Introduction: Hypercalcaemia is a relatively common clinical problem with a wide spectrum of presentations. This review provides an overview of the diagnosis and management of hypercalcaemia, and recent developments in drug therapy. Methods: A non-systematic review of the English-language literature on various aspects in the management of hypercalcaemia was conducted. Results: Increasingly, more patients with asymptomatic or minimally symptomatic disease are being detected. Appropriate evaluation of hypercalcaemia requires a careful elucidation of the underlying causes, the commonest being primary hyperparathyroidism and malignancy.
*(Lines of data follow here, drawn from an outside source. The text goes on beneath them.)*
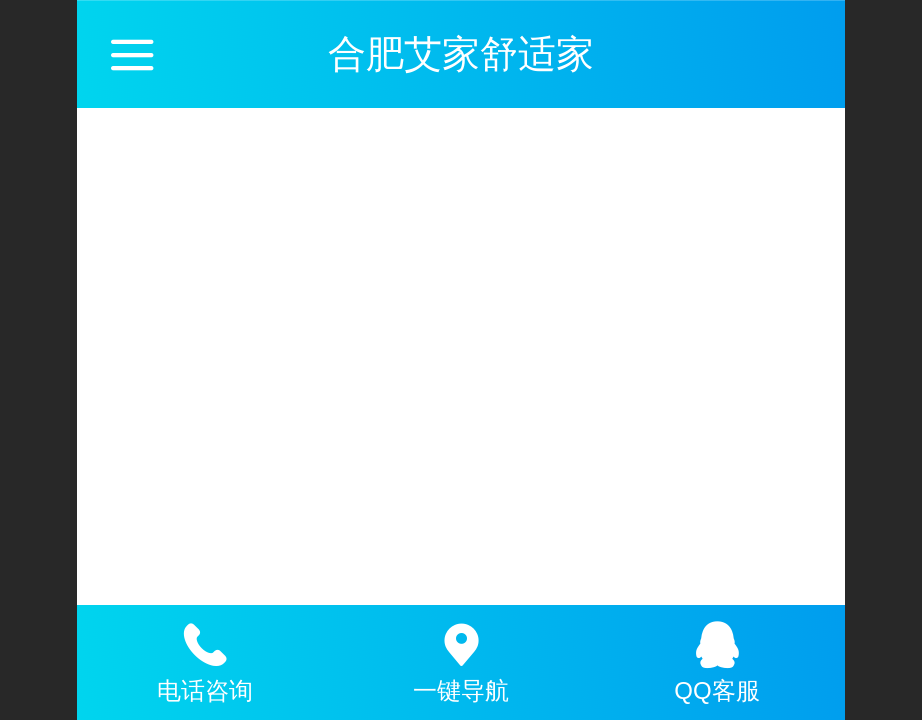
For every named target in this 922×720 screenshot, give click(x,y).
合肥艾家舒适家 (461, 53)
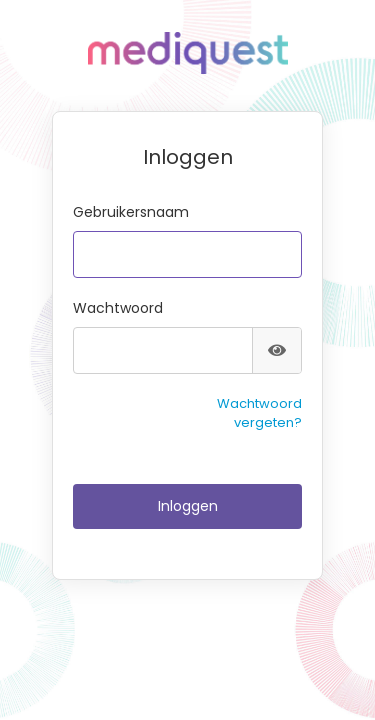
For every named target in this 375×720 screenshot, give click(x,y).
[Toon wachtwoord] (276, 350)
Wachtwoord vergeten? (259, 413)
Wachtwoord (118, 308)
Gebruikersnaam (131, 212)
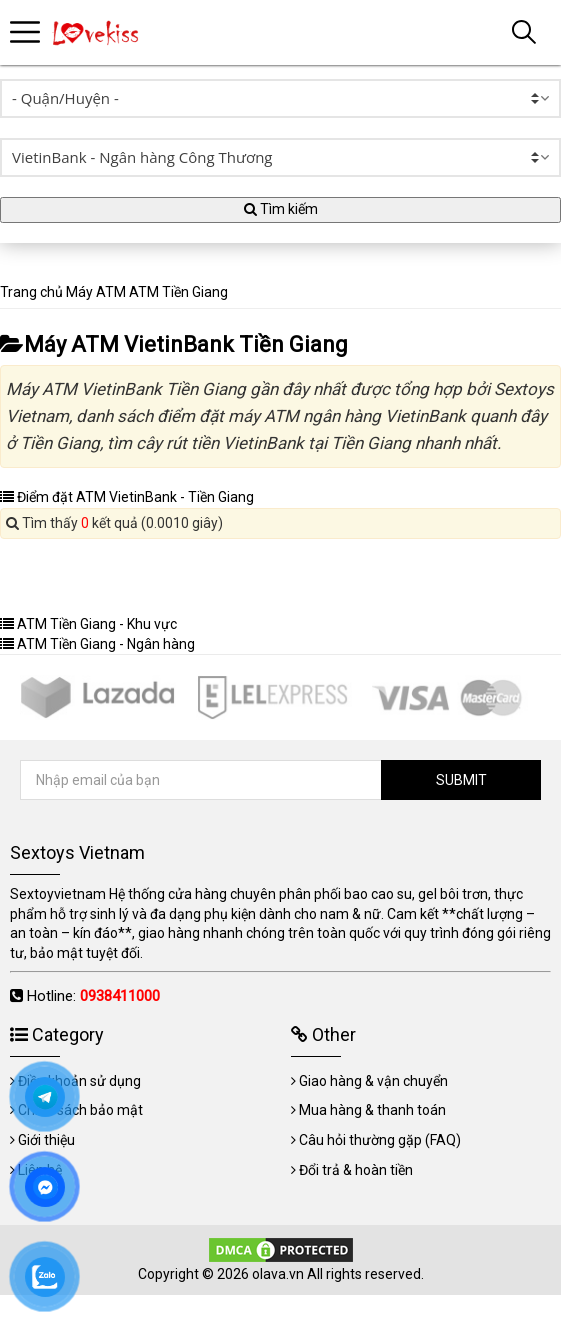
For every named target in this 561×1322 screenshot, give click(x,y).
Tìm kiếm (281, 209)
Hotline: (93, 996)
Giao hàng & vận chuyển (373, 1081)
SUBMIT (461, 780)
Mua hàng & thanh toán (372, 1110)
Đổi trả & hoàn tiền (356, 1170)
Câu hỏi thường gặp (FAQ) (380, 1140)
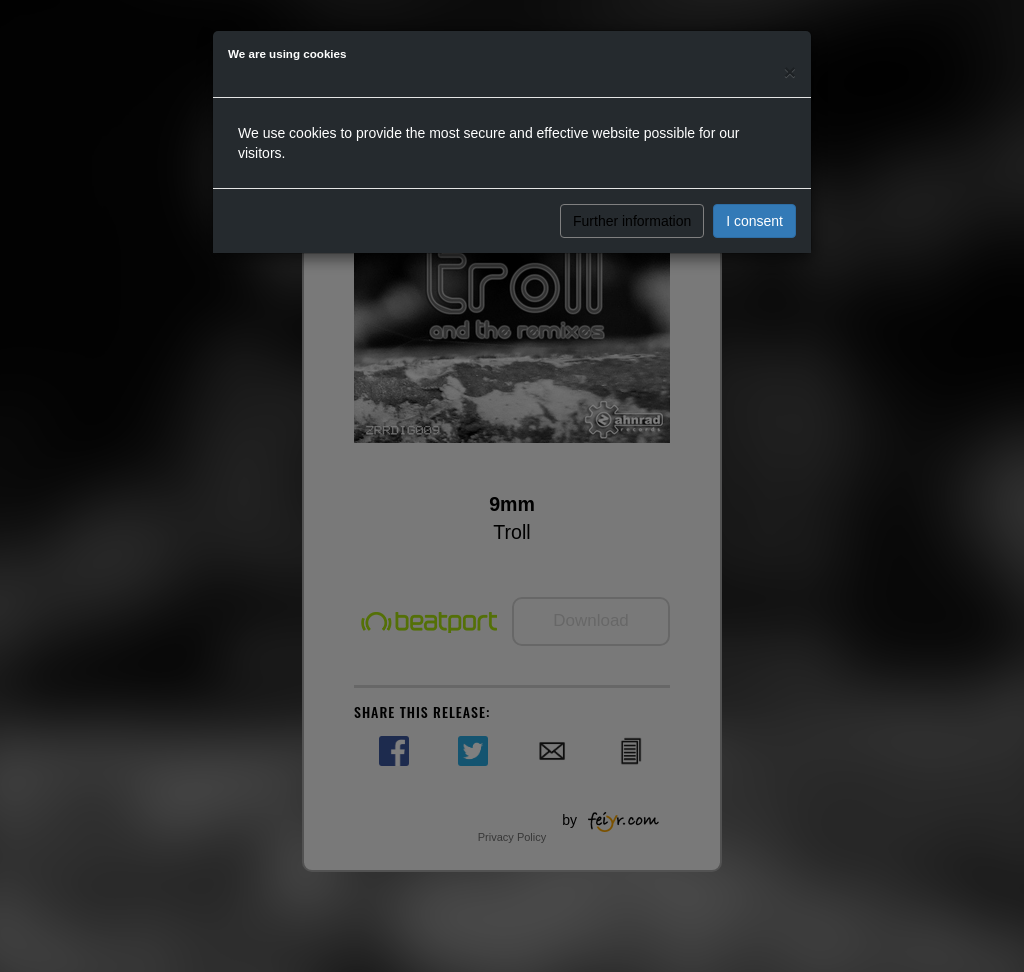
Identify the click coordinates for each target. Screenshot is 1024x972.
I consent (754, 221)
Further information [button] (632, 221)
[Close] (790, 71)
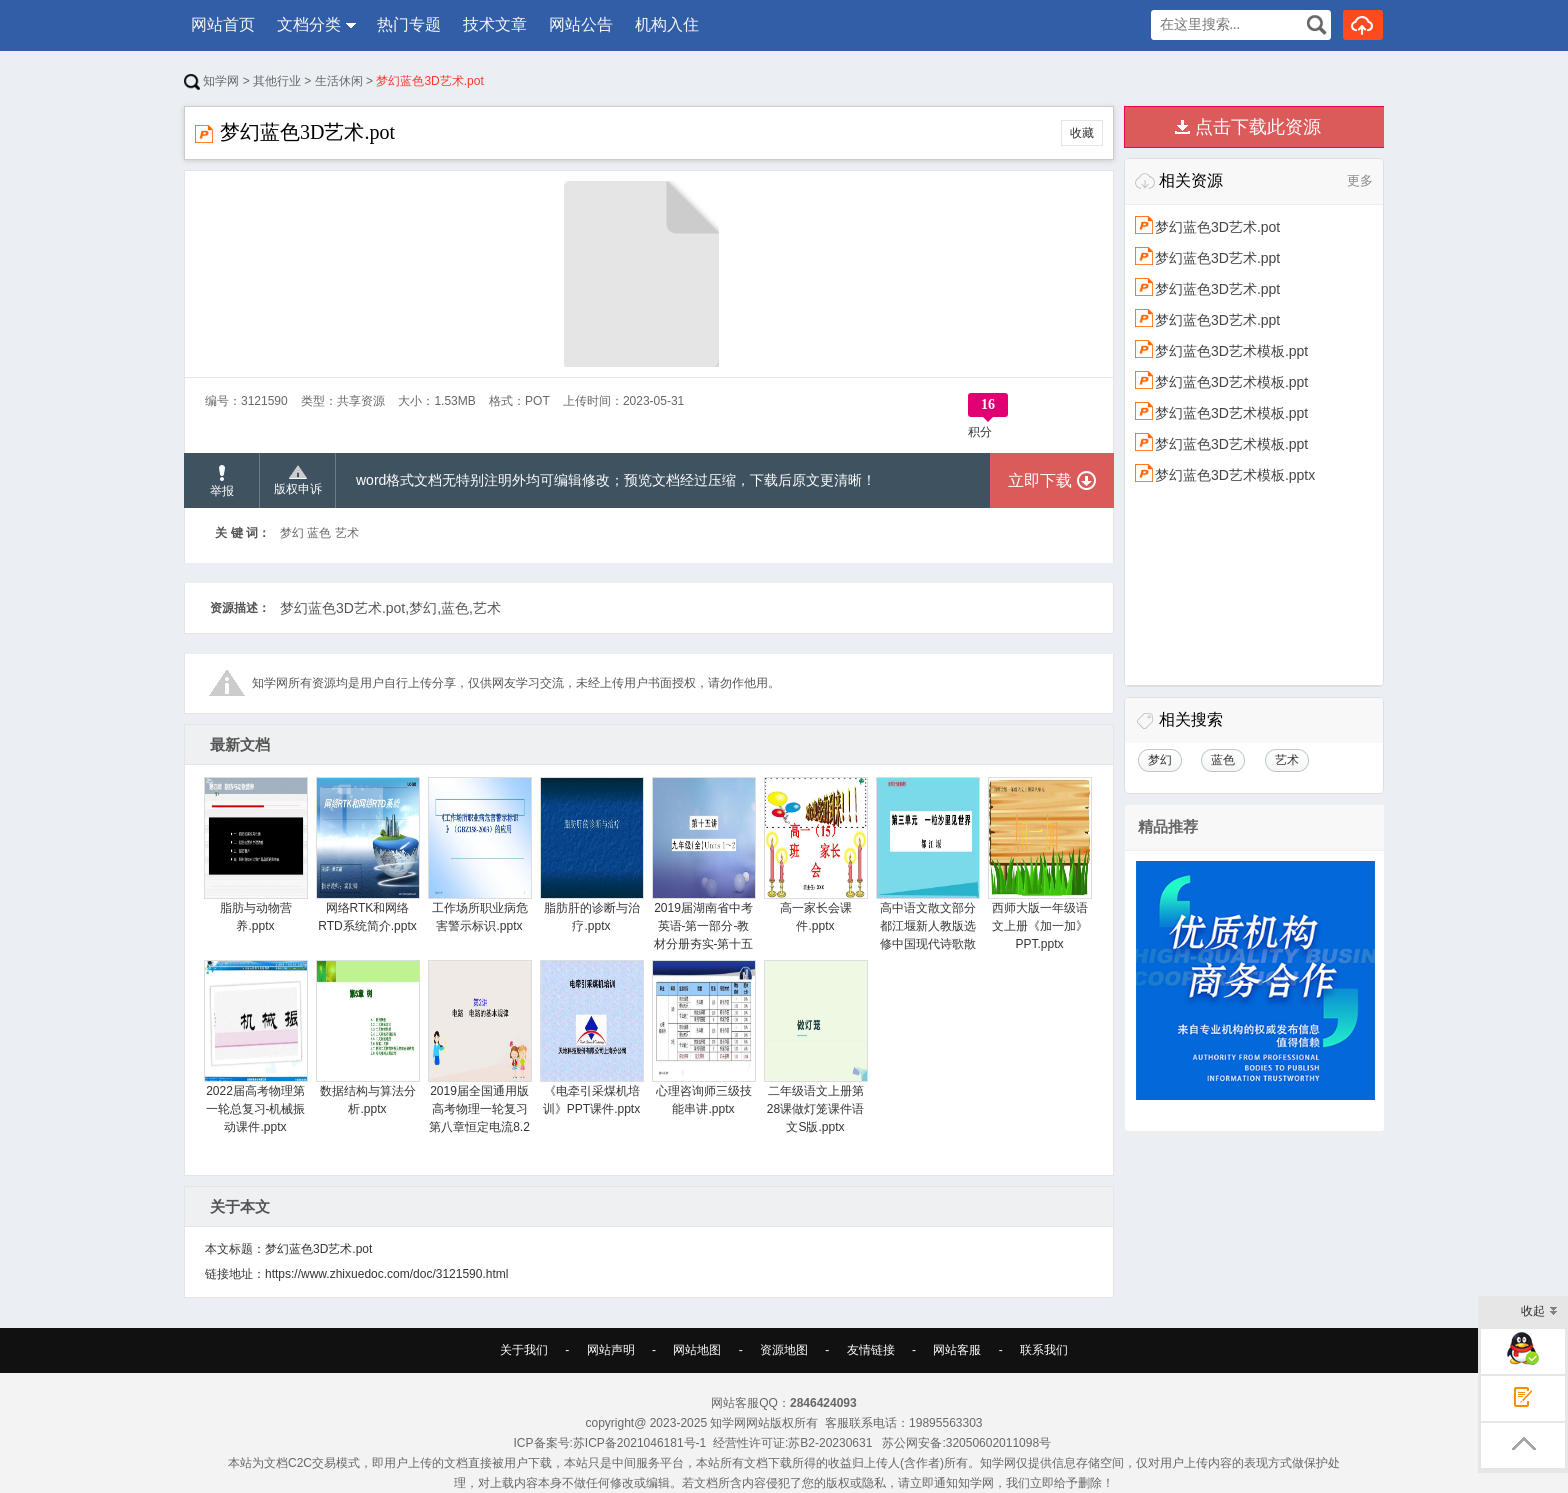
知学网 (211, 81)
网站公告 (581, 24)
The decision to treat and extent of treatment depends on factors such as the degree of hypercalcaemia, severity of symptoms, and the underlying cause. Several options are readily available to lower serum calcium levels. In the setting of acute, symptomatic hypercalcaemia, general measures such as saline rehydration and loop diuretics, and more specific measures including bisphosphonates (e.g. clodronate, pamidronate, ibandronate and zoledronate), calcitonin, mithramycin, gallium, glucocorticoids and dialysis, could be utilised. Definitive correction of the underlying cause, such as surgery for primary hyperparathyroidism or anti-tumour therapy, is important in controlling chronic hypercalcaemia. Medical therapy (estrogen, alendronate and raloxifene) is available to control bone sequelae in asymptomatic, mild hyperparathyroidism where surgery is not indicated. Conclusion: The therapeutic approach to hypercalcaemia should be tailored to the clinical setting. Developments in the understanding of the pathophysiological processes and the increasing availability of more powerful therapeutic options would help in achieving good outcomes in the management of acute and chronic hypercalcaemia.